Dominique Strauss-Kahn va entrer dans le conseil de surveillance de la Banque russe de développement des régions (BRDR), une institution financière contrôlée par le géant russe du pétrole Rosneft, a annoncé vendredi l’établissement. L’ancien patron du Fonds monétaire international (FMI) fait partie de la nouvelle composition de cette instance, remaniée à la suite d’un changement de stratégie décidé par Rosneft.  Le groupe pétrolier public, dirigé par le controversé Igor Setchine, un proche du président Vladimir Poutine, détient 85% de la BRDR. Rosneft avait indiqué en novembre vouloir transformer l’établissement en une « Rosneft Bank » afin de financer ses projets internationaux mais a annoncé vendredi avoir renoncé à cette idée.

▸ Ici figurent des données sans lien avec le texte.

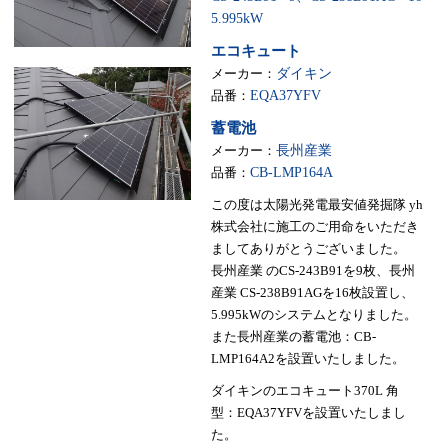
5.995kW
エコキュート
メーカー：
ダイキン
品番：
EQA37YFV
蓄電池
メーカー：
長州産業
品番：
CB-LMP164A
この度は太陽光発電最安値発掘隊 yh
株式会社に施工のご用命をいただき
ましてありがとうございました。
長州産業 のCS-243B91を9枚、長州
産業 CS-238B91AGを16枚設置し、
5.995kWのシステムとなりました。
また長州産業の蓄電池：CB-
LMP164A2を設置いたしました。
ダイキンのエコキュート370L 角
型：EQA37YFVを設置いたしまし
た。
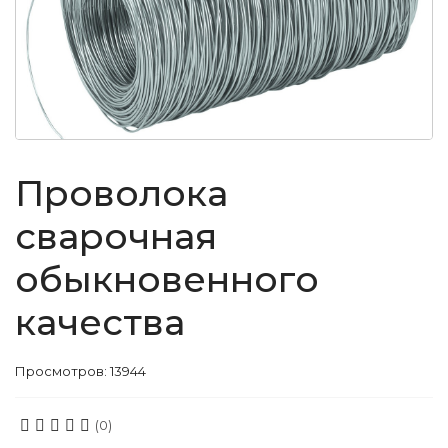
Проволока
сварочная
обыкновенного
качества
Просмотров: 13944
(0)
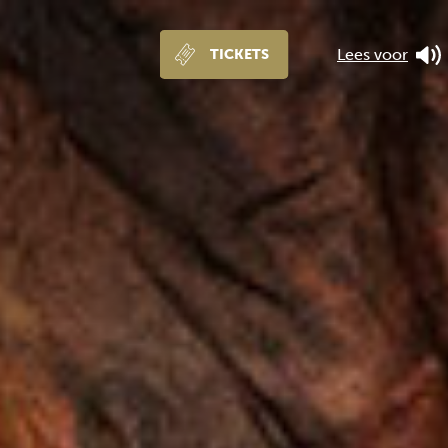
Lees voor
TICKETS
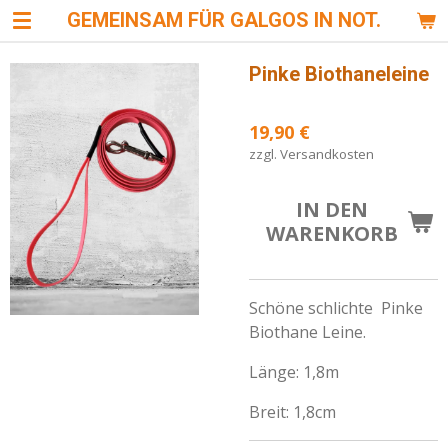
GEMEINSAM FÜR GALGOS IN NOT.
Zum
Hauptinhalt
springen
Pinke Biothaneleine
19,90 €
zzgl. Versandkosten
IN DEN
WARENKORB
Schöne schlichte Pinke
Biothane Leine.
Länge: 1,8m
Breit: 1,8cm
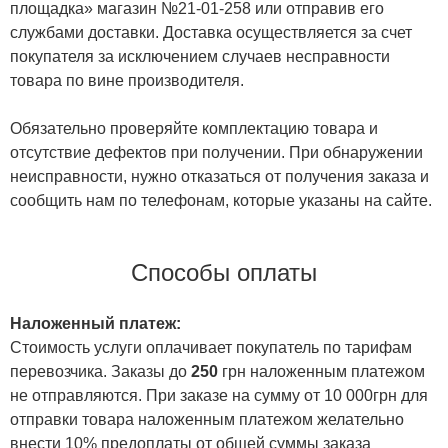
площадка» магазин №21-01-258 или отправив его
службами доставки. Доставка осуществляется за счет
покупателя за исключением случаев несправности
товара по вине производителя.
Обязательно проверяйте комплектацию товара и
отсутствие дефектов при получении. При обнаружении
неисправности, нужно отказаться от получения заказа и
сообщить нам по телефонам, которые указаны на сайте.
Способы оплаты
Наложенный платеж:
Стоимость услуги оплачивает покупатель по тарифам
перевозчика. Заказы до
250
грн наложенным платежом
не отправляются. При заказе на сумму от 10 000грн для
отправки товара наложенным платежом желательно
внести 10% предоплаты от общей суммы заказа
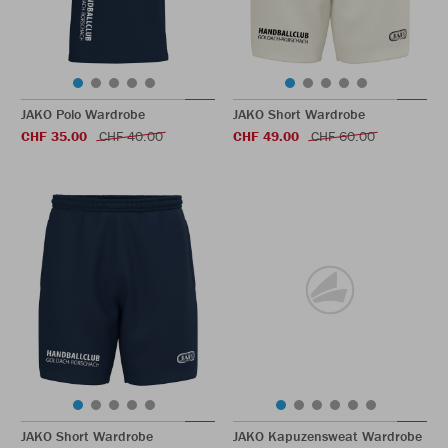
JAKO Polo Wardrobe
JAKO Short Wardrobe
CHF 35.00
CHF 40.00
CHF 49.00
CHF 60.00
JAKO Short Wardrobe
JAKO Kapuzensweat Wardrobe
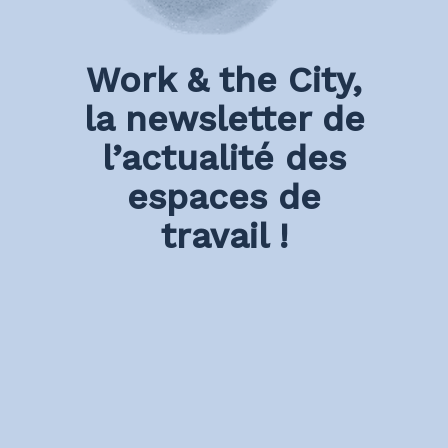
Work & the City,
la newsletter de
l’actualité des
espaces de
travail !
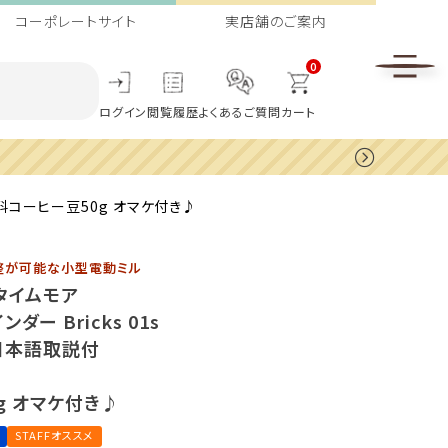
コーポレートサイト
実店舗のご案内
0
ログイン
閲覧履歴
よくあるご質問
カート
無料コーヒー豆50g オマケ付き♪
整が可能な小型電動ミル
 タイムモア
ダー Bricks 01s
日本語取説付
g オマケ付き♪
STAFFオススメ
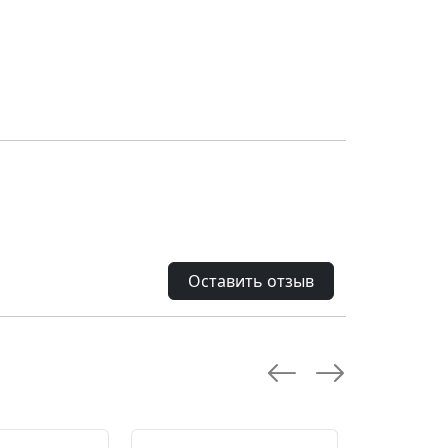
Оставить отзыв
--28.0 %
--10.0 %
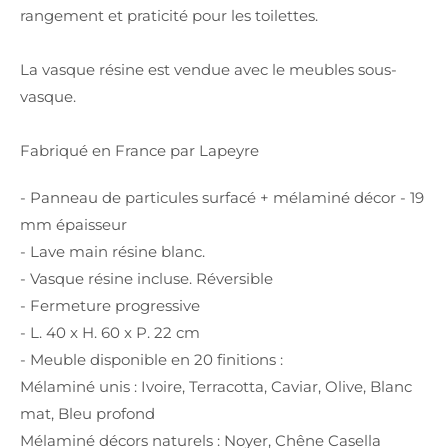
rangement et praticité pour les toilettes.
La vasque résine est vendue avec le meubles sous-
vasque.
Fabriqué en France par Lapeyre
- Panneau de particules surfacé + mélaminé décor - 19
mm épaisseur
- Lave main résine blanc.
- Vasque résine incluse. Réversible
- Fermeture progressive
- L. 40 x H. 60 x P. 22 cm
- Meuble disponible en 20 finitions :
Mélaminé unis : Ivoire, Terracotta, Caviar, Olive, Blanc
mat, Bleu profond
Mélaminé décors naturels : Noyer, Chêne Casella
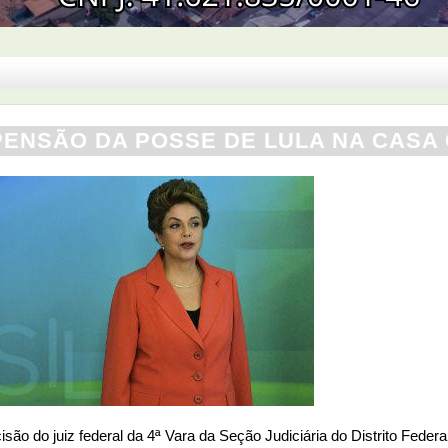
PENSÃO DA POSSE DE LULA NA CASA C
ão do juiz federal da 4ª Vara da Seção Judiciária do Distrito Federal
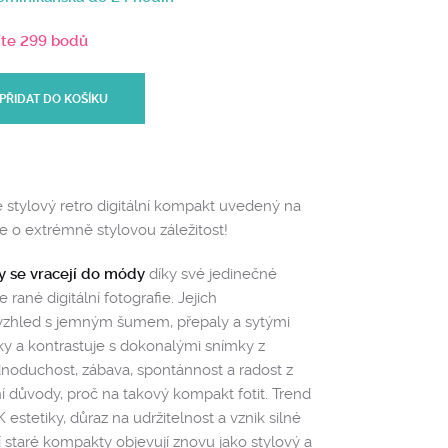
íte 299 bodů
PŘIDAT DO KOŠÍKU
stylový retro digitální kompakt uvedený na
e o extrémně stylovou záležitost!
y se vracejí do módy
díky své jedinečné
e rané digitální fotografie. Jejich
i“ vzhled s jemným šumem, přepaly a sytými
ky a kontrastuje s dokonalými snímky z
noduchost, zábava, spontánnost a radost z
í důvody, proč na takový kompakt fotit. Trend
estetiky, důraz na udržitelnost a vznik silné
 staré kompakty objevují znovu jako stylový a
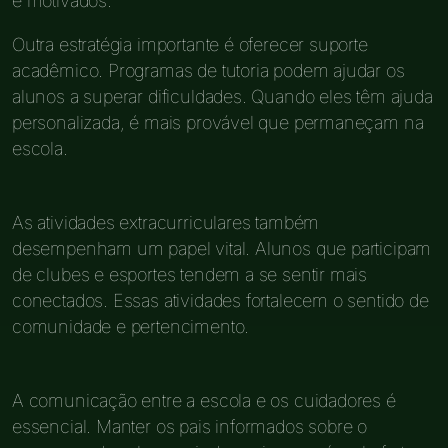
e motivados.
Outra estratégia importante é oferecer suporte
acadêmico. Programas de tutoria podem ajudar os
alunos a superar dificuldades. Quando eles têm ajuda
personalizada, é mais provável que permaneçam na
escola.
As atividades extracurriculares também
desempenham um papel vital. Alunos que participam
de clubes e esportes tendem a se sentir mais
conectados. Essas atividades fortalecem o sentido de
comunidade e pertencimento.
A comunicação entre a escola e os cuidadores é
essencial. Manter os pais informados sobre o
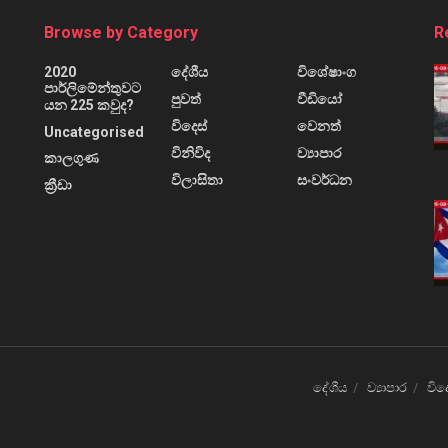
Browse by Category
R
2020
දේශීය
විශේෂාංග
පාර්ලිමේන්තුවට
පුවත්
වීඩියෝ
යන 225 කවුද?
විදෙස්
වෙනත්
Uncategorised
විනිවිද
ව්‍යාපාර
කාලගුණ
විලාසිතා
සංවර්ධන
ක්‍රීඩා
දේශීය
ව්‍යාපාර
විද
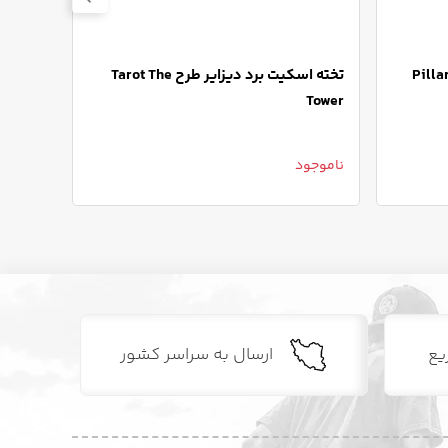
یزایر طرح Pillars Of
تخته اسکیت برد دیزایر طرح Tarot The
dgment
Tower
ناموجود
ناموجو
یع
ارسال به سراسر کشور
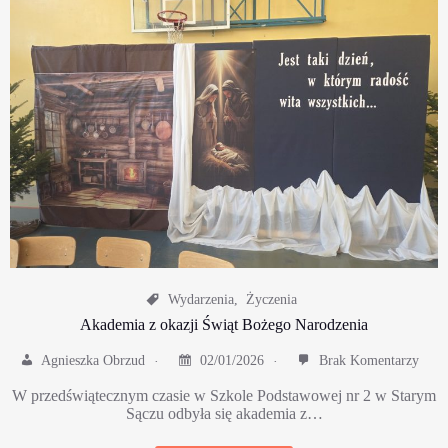
Wydarzenia
,
Życzenia
Akademia z okazji Świąt Bożego Narodzenia
Agnieszka Obrzud
02/01/2026
Brak Komentarzy
W przedświątecznym czasie w Szkole Podstawowej nr 2 w Starym
Sączu odbyła się akademia z…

Après analyse de la situation, Rosneft préfère se concentrer sur le développement de BRDR en tant que banque d’affaires et de détail », précise le groupe dans un communiqué. Créée en 1995, la BRDR se classe 62e banque en Russie en termes d’actifs, qui s’élevaient fin 2012 à 99,8 milliards de roubles (2,3 milliards d’euros). Elle a dégagé en 2012 un bénéfice de 211,4 millions de roubles (4,9 millions d’euros), divisé par huit par rapport à 2011. Pour la transformer, Rosneft avait engagé à l’automne trois cadres dirigeants de la prestigieuse banque d’affaires américaine Morgan Stanley : Rair Simonian, Elena Titova et Walid Chammah, qui avaient intégré le conseil de surveillance de la BRDR. Ces derniers ont décidé de démissionner de cette instance, d’où son changement de composition. Elena Titova a également quitté son poste de présidente de la banque et est remplacée par Dina Malikova, jusqu’alors vice-présidente. Rosneft, détenu à 69% par l’Etat russe, est devenu cette année le premier groupe pétrolier coté en Bourse dans le monde grâce à l’acquisition de son concurrent TNK-BP , valorisé 55 milliards de dollars.